Data listing Start Marker

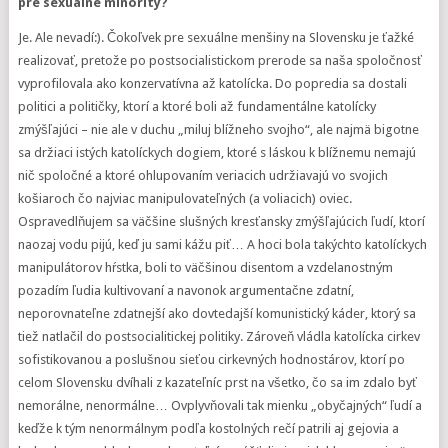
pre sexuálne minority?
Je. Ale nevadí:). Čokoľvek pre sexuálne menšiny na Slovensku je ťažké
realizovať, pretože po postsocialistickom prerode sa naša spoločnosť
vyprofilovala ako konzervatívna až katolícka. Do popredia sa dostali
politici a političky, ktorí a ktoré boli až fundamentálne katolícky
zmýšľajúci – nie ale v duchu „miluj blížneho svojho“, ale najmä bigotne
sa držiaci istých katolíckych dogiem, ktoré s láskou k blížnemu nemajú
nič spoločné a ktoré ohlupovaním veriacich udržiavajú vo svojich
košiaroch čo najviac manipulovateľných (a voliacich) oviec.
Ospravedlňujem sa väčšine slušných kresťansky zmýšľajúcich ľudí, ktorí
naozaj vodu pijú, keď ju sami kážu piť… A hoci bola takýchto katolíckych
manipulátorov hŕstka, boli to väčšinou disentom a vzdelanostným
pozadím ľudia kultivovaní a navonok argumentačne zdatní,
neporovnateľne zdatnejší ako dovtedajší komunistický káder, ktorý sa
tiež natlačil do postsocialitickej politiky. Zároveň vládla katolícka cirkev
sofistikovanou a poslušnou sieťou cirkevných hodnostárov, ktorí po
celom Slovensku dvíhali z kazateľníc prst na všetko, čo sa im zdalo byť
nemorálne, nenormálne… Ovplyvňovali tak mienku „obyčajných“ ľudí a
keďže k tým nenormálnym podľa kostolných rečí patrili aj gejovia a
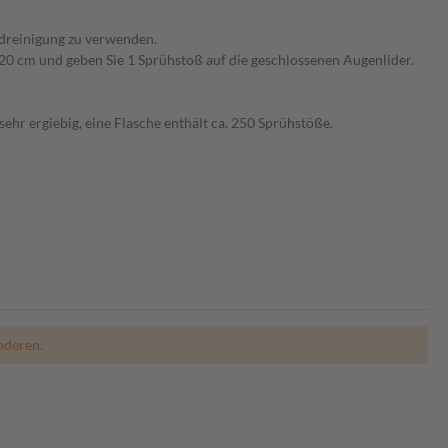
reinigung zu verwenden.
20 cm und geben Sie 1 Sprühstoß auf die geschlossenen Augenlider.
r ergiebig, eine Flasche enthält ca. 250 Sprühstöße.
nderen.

Data listing End Marker
Data listing Start Marker

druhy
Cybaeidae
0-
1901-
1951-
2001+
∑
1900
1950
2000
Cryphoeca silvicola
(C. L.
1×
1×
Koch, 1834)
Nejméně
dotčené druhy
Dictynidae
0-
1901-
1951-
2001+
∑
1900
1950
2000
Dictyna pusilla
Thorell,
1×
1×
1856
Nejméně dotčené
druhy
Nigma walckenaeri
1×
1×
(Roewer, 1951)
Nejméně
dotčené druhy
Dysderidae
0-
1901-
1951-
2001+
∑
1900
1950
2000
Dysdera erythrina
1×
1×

Data listing End Marker

Filter the entries above down to the lines that hold the word "Slovensku", and copy those lines.

**Exercise solution:**
Je. Ale nevadí:). Čokoľvek pre sexuálne menšiny na Slovensku je ťažké
celom Slovensku dvíhali z kazateľníc prst na všetko, čo sa im zdalo byť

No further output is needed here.